§ Task item:
Only one range belongs in the answer: the line holding "This screenshot has width=766, height=2576." through the last line of the records, reproduced as is.

** Data extracts follows **

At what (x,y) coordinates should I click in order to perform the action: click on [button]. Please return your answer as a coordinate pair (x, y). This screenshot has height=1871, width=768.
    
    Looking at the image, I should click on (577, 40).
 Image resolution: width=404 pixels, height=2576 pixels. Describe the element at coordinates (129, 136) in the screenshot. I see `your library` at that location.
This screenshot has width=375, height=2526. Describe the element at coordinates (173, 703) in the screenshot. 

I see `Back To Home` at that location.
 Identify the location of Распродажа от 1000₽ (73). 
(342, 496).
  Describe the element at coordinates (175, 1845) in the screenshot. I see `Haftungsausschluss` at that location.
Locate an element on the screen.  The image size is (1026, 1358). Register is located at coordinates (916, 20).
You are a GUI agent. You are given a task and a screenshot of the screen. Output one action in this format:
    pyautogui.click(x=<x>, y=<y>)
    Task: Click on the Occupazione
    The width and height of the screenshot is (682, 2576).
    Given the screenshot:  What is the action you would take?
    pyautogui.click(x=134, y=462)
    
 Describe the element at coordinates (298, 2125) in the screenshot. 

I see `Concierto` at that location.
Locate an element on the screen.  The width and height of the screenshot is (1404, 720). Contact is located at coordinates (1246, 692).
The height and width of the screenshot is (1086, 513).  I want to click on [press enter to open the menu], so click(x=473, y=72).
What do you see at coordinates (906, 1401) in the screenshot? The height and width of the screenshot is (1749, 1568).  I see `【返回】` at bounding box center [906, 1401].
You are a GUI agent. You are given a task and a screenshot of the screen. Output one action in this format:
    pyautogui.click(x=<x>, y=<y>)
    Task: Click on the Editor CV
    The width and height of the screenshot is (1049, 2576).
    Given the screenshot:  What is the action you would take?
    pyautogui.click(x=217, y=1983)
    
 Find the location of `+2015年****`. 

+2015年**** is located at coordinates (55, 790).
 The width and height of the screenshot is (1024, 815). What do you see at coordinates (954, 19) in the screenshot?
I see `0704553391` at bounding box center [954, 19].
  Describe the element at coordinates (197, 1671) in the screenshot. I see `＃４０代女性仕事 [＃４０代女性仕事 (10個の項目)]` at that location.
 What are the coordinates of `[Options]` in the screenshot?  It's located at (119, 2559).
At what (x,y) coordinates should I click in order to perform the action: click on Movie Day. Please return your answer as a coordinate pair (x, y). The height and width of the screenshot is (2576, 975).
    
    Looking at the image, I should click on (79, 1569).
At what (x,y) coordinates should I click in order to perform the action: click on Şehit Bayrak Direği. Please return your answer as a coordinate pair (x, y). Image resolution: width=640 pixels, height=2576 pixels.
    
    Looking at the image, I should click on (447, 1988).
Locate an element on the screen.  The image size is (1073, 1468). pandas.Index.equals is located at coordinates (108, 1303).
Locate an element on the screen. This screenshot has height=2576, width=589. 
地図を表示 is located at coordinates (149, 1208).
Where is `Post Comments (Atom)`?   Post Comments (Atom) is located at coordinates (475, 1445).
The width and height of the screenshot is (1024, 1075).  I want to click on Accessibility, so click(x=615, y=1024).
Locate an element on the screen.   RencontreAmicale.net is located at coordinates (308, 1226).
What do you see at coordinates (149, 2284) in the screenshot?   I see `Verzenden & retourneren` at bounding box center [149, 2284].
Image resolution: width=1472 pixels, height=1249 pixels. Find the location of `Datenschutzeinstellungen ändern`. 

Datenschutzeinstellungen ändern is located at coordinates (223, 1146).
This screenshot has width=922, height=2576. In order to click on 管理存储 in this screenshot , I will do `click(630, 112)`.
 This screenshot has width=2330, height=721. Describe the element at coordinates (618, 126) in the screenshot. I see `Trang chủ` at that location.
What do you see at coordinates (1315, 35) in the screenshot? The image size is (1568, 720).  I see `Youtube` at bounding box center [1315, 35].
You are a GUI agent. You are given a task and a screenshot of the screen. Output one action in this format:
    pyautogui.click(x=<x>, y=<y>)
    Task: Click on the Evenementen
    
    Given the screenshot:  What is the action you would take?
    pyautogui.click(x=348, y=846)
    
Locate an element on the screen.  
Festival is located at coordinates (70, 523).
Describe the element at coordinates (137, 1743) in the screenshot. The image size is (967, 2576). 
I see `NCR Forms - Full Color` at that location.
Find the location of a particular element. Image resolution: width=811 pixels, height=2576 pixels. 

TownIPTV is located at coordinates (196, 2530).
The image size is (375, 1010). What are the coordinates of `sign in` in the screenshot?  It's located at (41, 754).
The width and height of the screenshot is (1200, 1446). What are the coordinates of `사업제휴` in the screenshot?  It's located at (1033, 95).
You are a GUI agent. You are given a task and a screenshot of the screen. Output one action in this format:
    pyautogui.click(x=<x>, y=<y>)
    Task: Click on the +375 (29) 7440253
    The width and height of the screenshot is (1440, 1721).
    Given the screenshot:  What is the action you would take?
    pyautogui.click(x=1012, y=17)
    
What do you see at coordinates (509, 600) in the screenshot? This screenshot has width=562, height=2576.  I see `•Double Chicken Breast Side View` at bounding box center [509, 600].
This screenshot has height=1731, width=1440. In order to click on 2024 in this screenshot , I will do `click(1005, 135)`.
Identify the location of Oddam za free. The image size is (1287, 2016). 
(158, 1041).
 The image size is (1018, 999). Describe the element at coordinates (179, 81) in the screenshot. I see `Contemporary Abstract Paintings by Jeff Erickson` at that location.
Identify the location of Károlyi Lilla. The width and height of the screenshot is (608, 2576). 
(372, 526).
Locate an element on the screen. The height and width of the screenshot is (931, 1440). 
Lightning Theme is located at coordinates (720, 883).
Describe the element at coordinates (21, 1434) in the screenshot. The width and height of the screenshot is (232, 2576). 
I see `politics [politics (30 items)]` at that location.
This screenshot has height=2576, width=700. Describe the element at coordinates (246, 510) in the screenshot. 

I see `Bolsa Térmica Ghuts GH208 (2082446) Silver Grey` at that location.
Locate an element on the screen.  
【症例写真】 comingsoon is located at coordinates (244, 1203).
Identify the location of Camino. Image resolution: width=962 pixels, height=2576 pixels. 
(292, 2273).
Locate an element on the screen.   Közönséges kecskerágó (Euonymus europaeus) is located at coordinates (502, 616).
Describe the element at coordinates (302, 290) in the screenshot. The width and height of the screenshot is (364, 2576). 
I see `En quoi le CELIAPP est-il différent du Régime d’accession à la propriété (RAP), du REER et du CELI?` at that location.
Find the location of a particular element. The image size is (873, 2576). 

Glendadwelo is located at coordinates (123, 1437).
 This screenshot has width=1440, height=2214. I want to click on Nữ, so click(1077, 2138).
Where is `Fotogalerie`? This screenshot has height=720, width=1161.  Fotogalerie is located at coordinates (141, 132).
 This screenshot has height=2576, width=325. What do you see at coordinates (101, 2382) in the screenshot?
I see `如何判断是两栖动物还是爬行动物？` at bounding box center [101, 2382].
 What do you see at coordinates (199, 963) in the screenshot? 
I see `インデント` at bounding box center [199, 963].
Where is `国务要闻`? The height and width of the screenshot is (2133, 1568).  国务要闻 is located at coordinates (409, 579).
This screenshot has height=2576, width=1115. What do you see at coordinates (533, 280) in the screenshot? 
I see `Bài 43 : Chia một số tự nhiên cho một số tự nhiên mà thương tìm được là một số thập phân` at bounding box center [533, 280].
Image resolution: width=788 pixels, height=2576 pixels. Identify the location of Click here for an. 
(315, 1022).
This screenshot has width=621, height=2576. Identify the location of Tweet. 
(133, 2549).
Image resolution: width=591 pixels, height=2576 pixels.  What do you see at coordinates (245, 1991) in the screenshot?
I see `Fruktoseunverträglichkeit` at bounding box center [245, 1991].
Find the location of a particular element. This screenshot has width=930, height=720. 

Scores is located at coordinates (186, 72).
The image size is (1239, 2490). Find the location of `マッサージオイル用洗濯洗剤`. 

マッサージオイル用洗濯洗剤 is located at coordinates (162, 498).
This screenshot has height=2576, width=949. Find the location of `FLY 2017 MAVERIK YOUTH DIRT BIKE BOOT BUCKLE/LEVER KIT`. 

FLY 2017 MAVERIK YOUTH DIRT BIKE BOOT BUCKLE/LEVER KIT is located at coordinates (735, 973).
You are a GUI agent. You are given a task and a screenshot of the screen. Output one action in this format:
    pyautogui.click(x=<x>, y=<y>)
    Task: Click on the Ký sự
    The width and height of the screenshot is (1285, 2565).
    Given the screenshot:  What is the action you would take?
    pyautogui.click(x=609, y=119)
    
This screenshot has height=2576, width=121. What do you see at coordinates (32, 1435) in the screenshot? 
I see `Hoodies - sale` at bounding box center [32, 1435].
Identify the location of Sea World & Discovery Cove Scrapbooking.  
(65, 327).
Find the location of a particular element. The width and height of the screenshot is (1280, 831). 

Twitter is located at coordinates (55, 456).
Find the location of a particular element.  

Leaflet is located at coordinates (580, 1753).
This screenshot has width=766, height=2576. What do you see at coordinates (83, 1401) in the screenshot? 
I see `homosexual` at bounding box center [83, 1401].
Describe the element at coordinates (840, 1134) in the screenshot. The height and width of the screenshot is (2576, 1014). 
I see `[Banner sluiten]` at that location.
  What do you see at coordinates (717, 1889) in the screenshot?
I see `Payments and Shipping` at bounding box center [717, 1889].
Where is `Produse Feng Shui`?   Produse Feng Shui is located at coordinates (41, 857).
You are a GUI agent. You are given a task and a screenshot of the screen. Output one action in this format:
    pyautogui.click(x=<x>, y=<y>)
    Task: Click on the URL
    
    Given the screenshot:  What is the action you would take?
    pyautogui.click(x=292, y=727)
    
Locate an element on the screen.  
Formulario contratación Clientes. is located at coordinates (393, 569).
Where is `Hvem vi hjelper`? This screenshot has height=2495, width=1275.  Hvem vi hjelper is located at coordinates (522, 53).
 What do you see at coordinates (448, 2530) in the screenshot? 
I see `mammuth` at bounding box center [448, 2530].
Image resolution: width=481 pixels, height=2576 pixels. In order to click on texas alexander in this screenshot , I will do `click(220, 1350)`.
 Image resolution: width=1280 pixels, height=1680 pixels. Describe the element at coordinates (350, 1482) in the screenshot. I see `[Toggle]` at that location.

** End of Data extracts **

§ Expected answer:
This screenshot has width=766, height=2576. What do you see at coordinates (83, 1401) in the screenshot? 
I see `homosexual` at bounding box center [83, 1401].
Describe the element at coordinates (840, 1134) in the screenshot. The height and width of the screenshot is (2576, 1014). 
I see `[Banner sluiten]` at that location.
  What do you see at coordinates (717, 1889) in the screenshot?
I see `Payments and Shipping` at bounding box center [717, 1889].
Where is `Produse Feng Shui`?   Produse Feng Shui is located at coordinates (41, 857).
You are a GUI agent. You are given a task and a screenshot of the screen. Output one action in this format:
    pyautogui.click(x=<x>, y=<y>)
    Task: Click on the URL
    
    Given the screenshot:  What is the action you would take?
    pyautogui.click(x=292, y=727)
    
Locate an element on the screen.  
Formulario contratación Clientes. is located at coordinates (393, 569).
Where is `Hvem vi hjelper`? This screenshot has height=2495, width=1275.  Hvem vi hjelper is located at coordinates (522, 53).
 What do you see at coordinates (448, 2530) in the screenshot? 
I see `mammuth` at bounding box center [448, 2530].
Image resolution: width=481 pixels, height=2576 pixels. In order to click on texas alexander in this screenshot , I will do `click(220, 1350)`.
 Image resolution: width=1280 pixels, height=1680 pixels. Describe the element at coordinates (350, 1482) in the screenshot. I see `[Toggle]` at that location.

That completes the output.